Seven people were rescued and 21 people were missing at sea after a migrant shipwreck off the island of Lampedusa, the Italian coast guard said on Wednesday.
The survivors, all male Syrian nationals, were picked up from a semi-sunken boat about 18.5 kilometers southwest of Lampedusa, a statement said.
They told rescuers they had set off on Sunday from Libya, and that 21 of the 28 people they had aboard, including three children, had fallen into the sea during rough weather.
The coast guard said it had taken the survivors to Lampedusa and had deployed naval and air units to look for the missing people.
The Italian office of U.N. refugee agency UNHCR told Reuters that Sudanese people were also on the boat, which is believed to have departed from the port of Sabratha, west of Tripoli.
The head of UNHCR Italy, Chiara Cardoletti, wrote on X that the survivors were in “critical” condition and had lost relatives at sea.

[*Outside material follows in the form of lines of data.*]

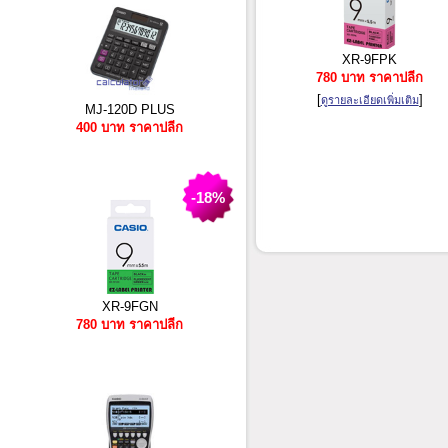
XR-9FPK
780 บาท ราคาปลีก
[
]
ดูรายละเอียดเพิ่มเติม
MJ-120D PLUS
400 บาท ราคาปลีก
-18%
XR-9FGN
780 บาท ราคาปลีก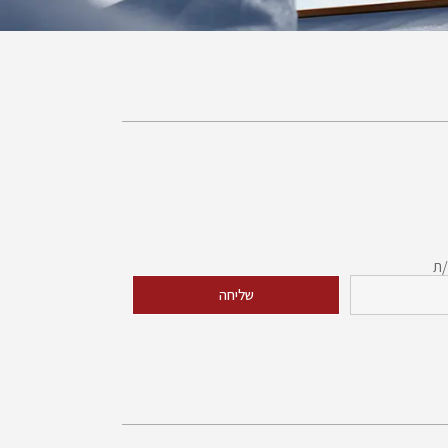
/ת
שליחה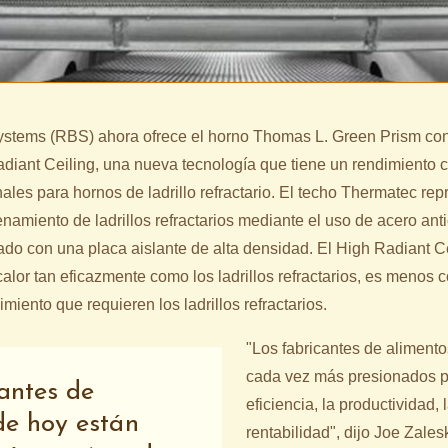
stems (RBS) ahora ofrece el horno Thomas L. Green Prism con
iant Ceiling, una nueva tecnología que tiene un rendimiento 
nales para hornos de ladrillo refractario. El techo Thermatec re
namiento de ladrillos refractarios mediante el uso de acero ant
ado con una placa aislante de alta densidad. El High Radiant C
alor tan eficazmente como los ladrillos refractarios, es menos 
miento que requieren los ladrillos refractarios.
"Los fabricantes de aliment
cada vez más presionados p
antes de
eficiencia, la productividad, 
de hoy están
rentabilidad", dijo Joe Zales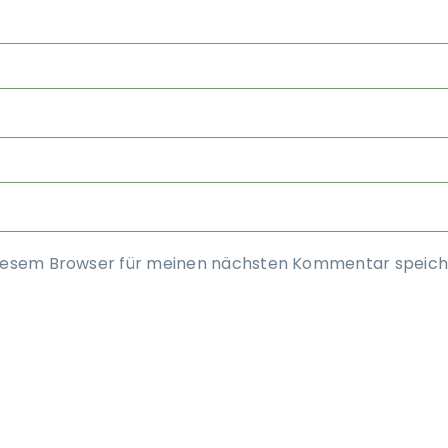
diesem Browser für meinen nächsten Kommentar speich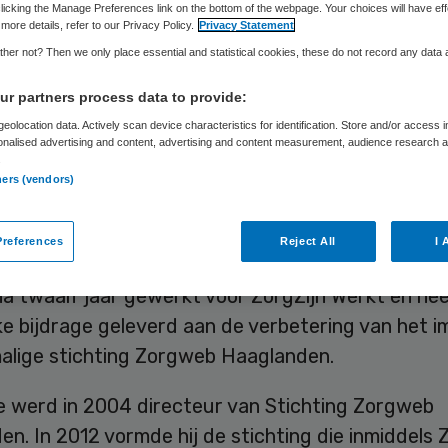
rgZijn Werkt
licking the Manage Preferences link on the bottom of the webpage. Your choices will have eff
more details, refer to our Privacy Policy.
Privacy Statement
her not? Then we only place essential and statistical cookies, these do not record any data
r partners process data to provide:
Skipr Redactie
7 september 2015
,
13:28
78 keer gelezen
eolocation data. Actively scan device characteristics for identification. Store and/or access 
onalised advertising and content, advertising and content measurement, audience research 
.
ners (vendors)
 Stege neemt op 1oktober 2015 neemt afscheid va
 Werkt, werkgeversvereniging voor de zorg- en
references
Reject All
I 
ector in Haaglanden en Nieuwe Waterweg Noord. 
na twaalf jaar gewerkt voor ZorgZijn Werkt en he
ke bijdrage geleverd aan de verbetering van het 
alige stichting Zorgweb Haaglanden.
e werd in 2004 directeur van Stichting Zorgweb
n. In 2012 vormde hij de stichting die inmiddels 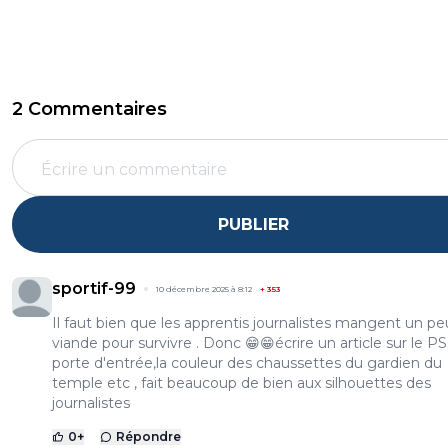
2 Commentaires
PUBLIER
sportif-99
10 décembre 2025 à 8:12
+
353
Il faut bien que les apprentis journalistes mangent un p
viande pour survivre . Donc 😁😁écrire un article sur le P
porte d'entrée,la couleur des chaussettes du gardien du
temple etc , fait beaucoup de bien aux silhouettes des
journalistes
0
+
Répondre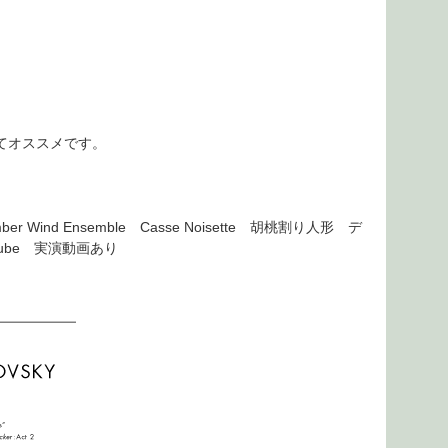
てオススメです。
nd Ensemble Casse Noisette 胡桃割り人形 デ
ube 実演動画あり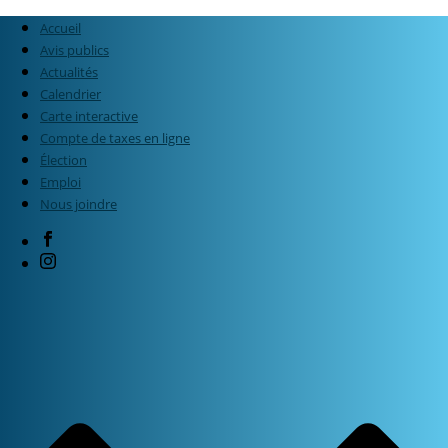
Accueil
Avis publics
Actualités
Calendrier
Carte interactive
Compte de taxes en ligne
Élection
Emploi
Nous joindre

The boat capsized “leaving people clinging to the side of the boat as their family members drowned around them,” Nicola Dell’Arciprete, UNICEF country coordinator for Italy, said in a statement.

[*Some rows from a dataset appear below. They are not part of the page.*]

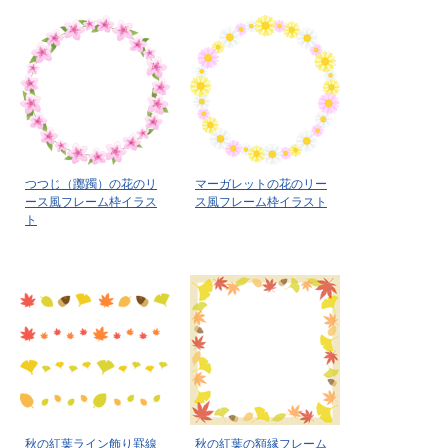
つつじ（躑躅）の花のリ
マーガレットの花のリー
ース風フレーム枠イラス
ス風フレーム枠イラスト
ト
秋の紅葉ライン飾り罫線
秋の紅葉の額縁フレーム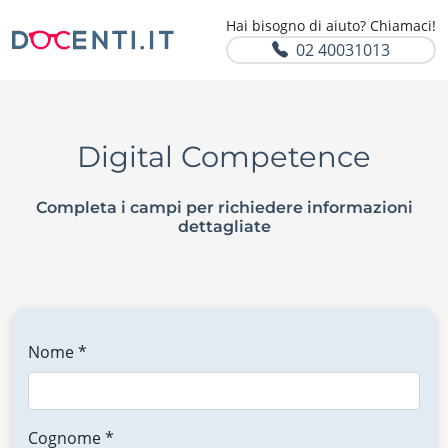
Hai bisogno di aiuto? Chiamaci!
02 40031013
Digital Competence
Completa i campi per richiedere informazioni
dettagliate
Nome *
Cognome *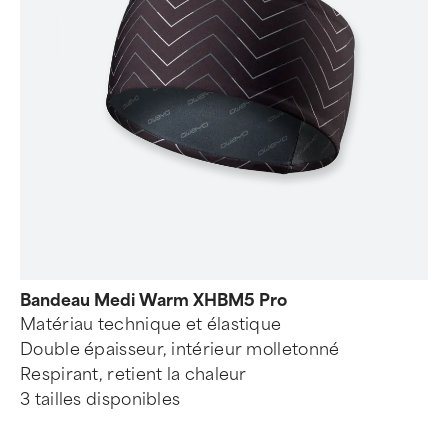
Bandeau Medi Warm XHBM5 Pro
Matériau technique et élastique
Double épaisseur, intérieur molletonné
Respirant, retient la chaleur
3 tailles disponibles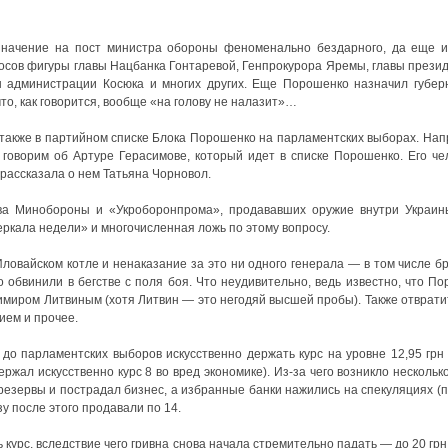
значение на пост министра обороны феноменально бездарного, да еще и
росов фигуры главы Нацбанка Гонтаревой, Генпрокурора Яремы, главы прези
ы администрации Косюка и многих других. Еще Порошенко назначил губер
то, как говорится, вообще «на голову не налазит»…
также в партийном списке Блока Порошенко на парламентских выборах. Нап
 говорим об Артуре Герасимове, который идет в списке Порошенко. Его ч
рассказала о нем Татьяна Чорновол.
тва Минобороны и «Укроборонпрома», продававших оружие внутри Украин
ркала недели» и многочисленная ложь по этому вопросу.
ловайском котле и ненаказание за это ни одного генерала — в том числе бр
о обвинили в бегстве с поля боя. Что неудивительно, ведь известно, что П
имиром Литвиным (хотя Литвин — это негодяй высшей пробы). Также отврат
ием и прочее.
до парламентских выборов искусственно держать курс на уровне 12,95 грн
ержал искусственно курс 8 во вред экономике). Из-за чего возникло несколько
езервы и пострадал бизнес, а избранные банки нажились на спекуляциях (
зу после этого продавали по 14.
курс, вследствие чего гривна снова начала стремительно падать — до 20 грн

The central Mediterranean is among the world’s deadliest migration routes. According to the U.N. migration agency (IOM), more than 2,500 migrants died or went missing attempting the crossing last year, and 1,047 this year, as of Tuesday.
The latest figures from the Italian interior ministry recorded that just over 43,000 migrants had reached Italy so far in 2024, well down from previous years.